> About this exercise
Without the images, write out the whole listing exactly.

> Material provided
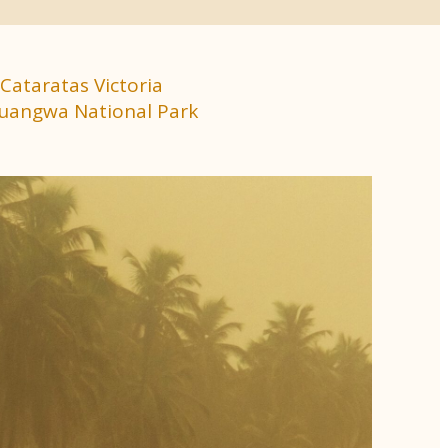
Cataratas Victoria
 Luangwa National Park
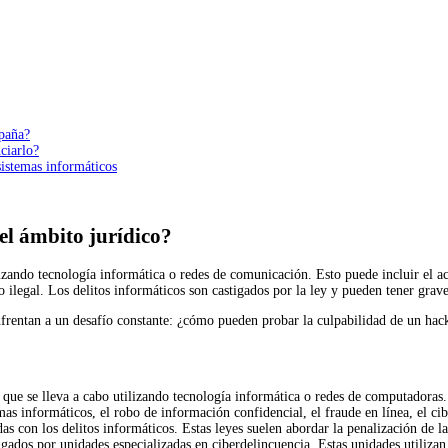
spaña?
ciarlo?
 sistemas informáticos
 el ámbito jurídico?
ilizando tecnología informática o redes de comunicación. Esto puede incluir el 
do ilegal. Los delitos informáticos son castigados por la ley y pueden tener grave
frentan a un desafío constante: ¿cómo pueden probar la culpabilidad de un hack
al que se lleva a cabo utilizando tecnología informática o redes de computadoras.
as informáticos, el robo de información confidencial, el fraude en línea, el cib
as con los delitos informáticos. Estas leyes suelen abordar la penalización de las
gados por unidades especializadas en ciberdelincuencia. Estas unidades utilizan 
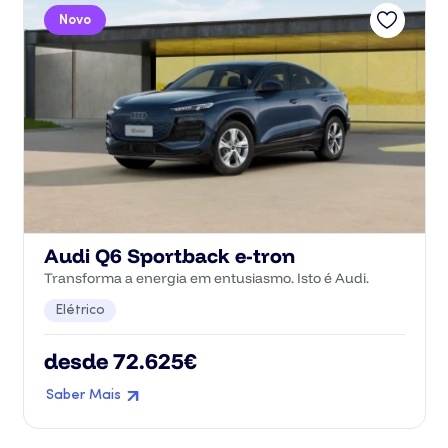
Novo
Audi Q6 Sportback e-tron
Transforma a energia em entusiasmo. Isto é Audi.
Elétrico
desde 72.625€
Saber Mais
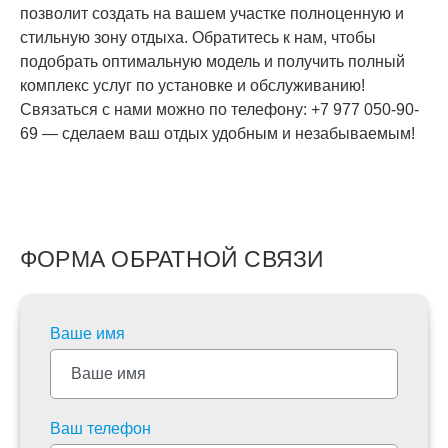
позволит создать на вашем участке полноценную и
стильную зону отдыха. Обратитесь к нам, чтобы
подобрать оптимальную модель и получить полный
комплекс услуг по установке и обслуживанию!
Связаться с нами можно по телефону: +7 977 050-90-
69 — сделаем ваш отдых удобным и незабываемым!
ФОРМА ОБРАТНОЙ СВЯЗИ
Ваше имя
Ваш телефон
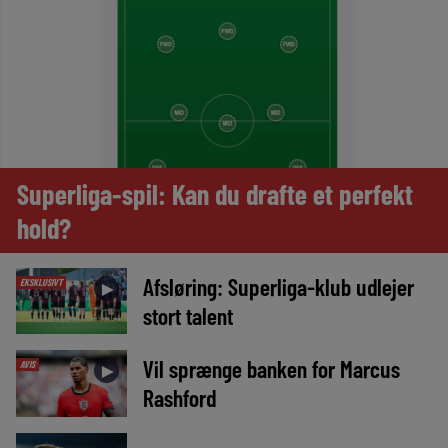
Superliga-spil: Kan du drafte et perfekt
hold?
Afsløring: Superliga-klub udlejer
EKSKLUSIVT
►
stort talent
Vil sprænge banken for Marcus
AVIS
►
Rashford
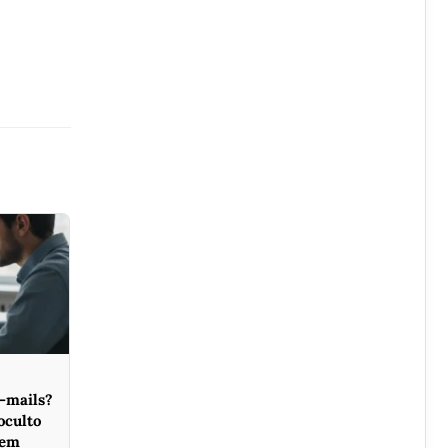
e-mails?
oculto
 em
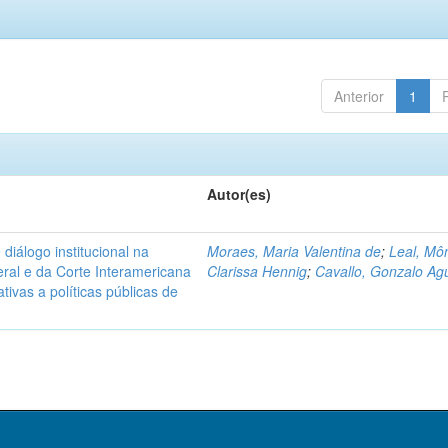
Anterior
1
Autor(es)
diálogo institucional na
Moraes, Maria Valentina de
;
Leal, Mô
ral e da Corte Interamericana
Clarissa Hennig
;
Cavallo, Gonzalo Agu
ivas a políticas públicas de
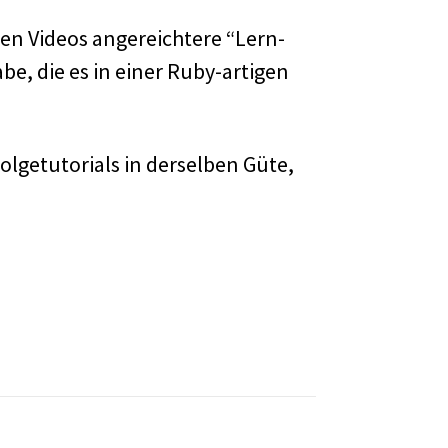
elen Videos angereichtere “Lern-
be, die es in einer Ruby-artigen
olgetutorials in derselben Güte,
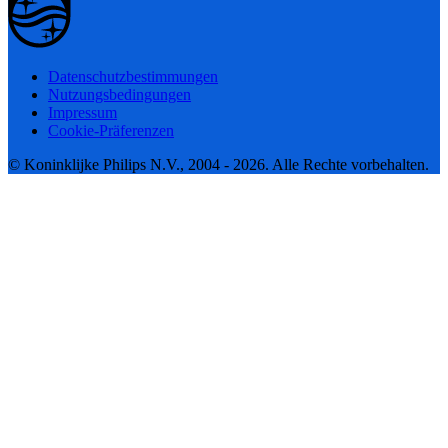
Datenschutzbestimmungen
Nutzungsbedingungen
Impressum
Cookie-Präferenzen
© Koninklijke Philips N.V., 2004 - 2026. Alle Rechte vorbehalten.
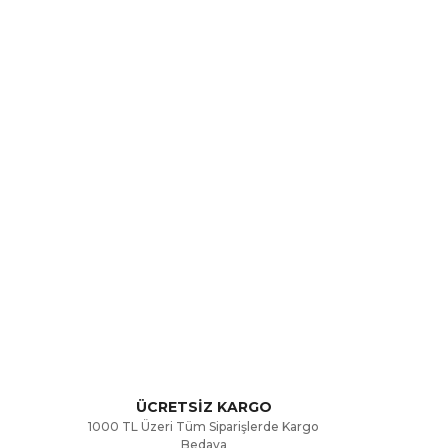
rak tarafımıza iletebilirsiniz.
ÜCRETSİZ KARGO
1000 TL Üzeri Tüm Siparişlerde Kargo
Bedava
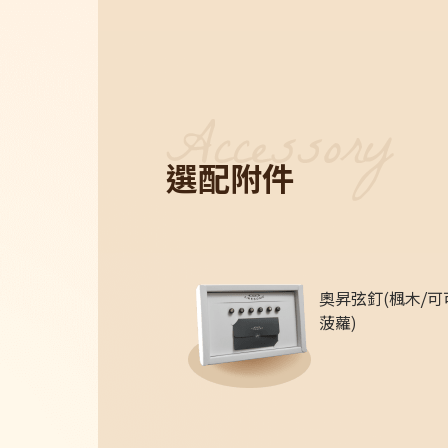
選配附件
奧昇弦釘(楓木/可
菠蘿)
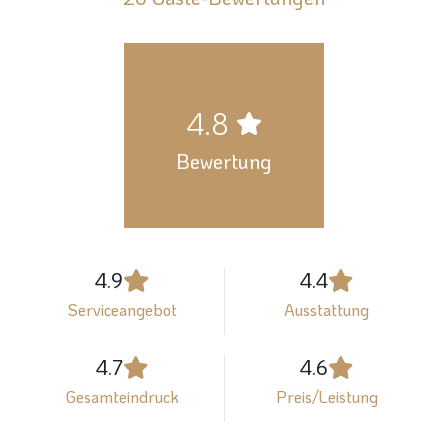
4.8
Bewertung
4.9
4.4
Serviceangebot
Ausstattung
4.7
4.6
Gesamteindruck
Preis/Leistung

> Task result
Cataratas Victoria
 Luangwa National Park
spaña?
ciarlo?
 sistemas informáticos
 el ámbito jurídico?
ilizando tecnología informática o redes de comunicación. Esto puede incluir el 
do ilegal. Los delitos informáticos son castigados por la ley y pueden tener grave
frentan a un desafío constante: ¿cómo pueden probar la culpabilidad de un hack
al que se lleva a cabo utilizando tecnología informática o redes de computadoras.
as informáticos, el robo de información confidencial, el fraude en línea, el cib
as con los delitos informáticos. Estas leyes suelen abordar la penalización de las
gados por unidades especializadas en ciberdelincuencia. Estas unidades utilizan 
Novo
Audi Q6 Sportback e-tron
Transforma a energia em entusiasmo. Isto é Audi.
Elétrico
desde 72.625€
Saber Mais
позволит создать на вашем участке полноценную и
стильную зону отдыха. Обратитесь к нам, чтобы
подобрать оптимальную модель и получить полный
комплекс услуг по установке и обслуживанию!
Связаться с нами можно по телефону: +7 977 050-90-
69 — сделаем ваш отдых удобным и незабываемым!
ФОРМА ОБРАТНОЙ СВЯЗИ
Ваше имя
Ваш телефон
Superliga-spil: Kan du drafte et perfekt
hold?
Afsløring: Superliga-klub udlejer
EKSKLUSIVT
►
stort talent
Vil sprænge banken for Marcus
AVIS
►
Rashford
e-mails?
oculto
 em
Anterior
1
Autor(es)
diálogo institucional na
Moraes, Maria Valentina de
;
Leal, Mô
ral e da Corte Interamericana
Clarissa Hennig
;
Cavallo, Gonzalo Agu
ivas a políticas públicas de
elen Videos angereichtere “Lern-
be, die es in einer Ruby-artigen
olgetutorials in derselben Güte,
Datenschutzbestimmungen
Nutzungsbedingungen
Impressum
Cookie-Präferenzen
© Koninklijke Philips N.V., 2004 - 2026. Alle Rechte vorbehalten.
rak tarafımıza iletebilirsiniz.
ÜCRETSİZ KARGO
1000 TL Üzeri Tüm Siparişlerde Kargo
Bedava
選配附件
奧昇弦釘(楓木/可
菠蘿)
4.8
Bewertung
4.9
4.4
Serviceangebot
Ausstattung
4.7
4.6
Gesamteindruck
Preis/Leistung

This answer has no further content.